Watching all this unfold, Wall Street correctly concluded that in this environment where everybody is injecting even more liquidity there is no way that the US Federal Reserve will go against this powerful current and raise interest rates in 2015. With US rates still near zero, it still makes sense to put money in equities, since everything else will give you no financial reward.

Investors got the message. “It is still party time!” And so, Wall Street shot up on Thursday. The Dow Jones added 300 points. There was further growth on Friday. Has this optimism about equities got anything to do with the real economy? Not really.

Perverse incentives 

This is yet another Fed-induced rally. (By indirectly signalling that it will not raise rates in 2015, the Fed gave the green light). Needless to say, this is madness. Equity prices in developed economies now are largely disconnected from the fundamentals.

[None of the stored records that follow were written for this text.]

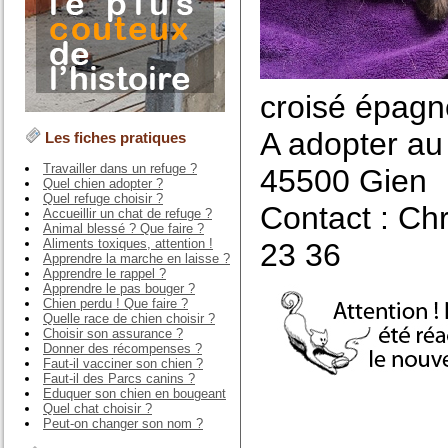
croisé épagn
A adopter au 
Les fiches pratiques
Travailler dans un refuge ?
45500 Gien
Quel chien adopter ?
Quel refuge choisir ?
Contact : Ch
Accueillir un chat de refuge ?
Animal blessé ? Que faire ?
Aliments toxiques, attention !
23 36
Apprendre la marche en laisse ?
Apprendre le rappel ?
Apprendre le pas bouger ?
Chien perdu ! Que faire ?
Quelle race de chien choisir ?
Choisir son assurance ?
Donner des récompenses ?
Faut-il vacciner son chien ?
Faut-il des Parcs canins ?
Eduquer son chien en bougeant
Quel chat choisir ?
Peut-on changer son nom ?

Even worse, thanks to QE governments in highly indebted countries, from Europe to the US, are under no pressure to reform their public finances, because they can keep borrowing at very low interest, this way creating and sustaining the insane delusion that more and more debt is a good way to finance chronic over spending.

Commodities took a dive 

In the meantime, though, emerging countries whose commodities fueled the crazy debt-driven Chinese construction investments binge are feeling the pain. As China could not sustain its own truly over sized madness, it stop buying stuff.

Therefore, commodity prices collapsed. As a result, Brazil, Australia, South Africa, Chile, Argentina, Zambia, and many others are suffering, in a major way. They built their budgets with the unwarranted assumption that commodity prices would stay in the stratosphere for ever. Now they have to go back to the drawing board.

In the meantime, their semi-impoverished people have no extra cash to buy new things, while their currencies are worth a lot less. This penury will further depress exports from industrial countries, this way further reinforcing the global downward spiral.

No incentives to engage in serious reforms 

So, here is the picture. The global economy is doing poorly, in large part because of minimal growth in the debt-burdened West where Governments still spend money on unaffordable entitlements instead of creating a business friendly environment that will encourage private investments in wealth-creating innovation.

Most emerging markets are in recession or close to it.

But at least in Europe, Japan, the US (and now China) the real extent of the problem is disguised. Developed countries enjoy a drug-induced financial markets buoyancy (QE is morphine) because the Central Banks keep pumping in liquidity, this way allowing the stock market bubbles to continue.

Another big bubble 

This is a gimmick. A dangerous gimmick. At some point it will have to stop. I am not sure when. But it cannot go on for ever. I do not even want to think about what will happen when this gigantic bubble will explode.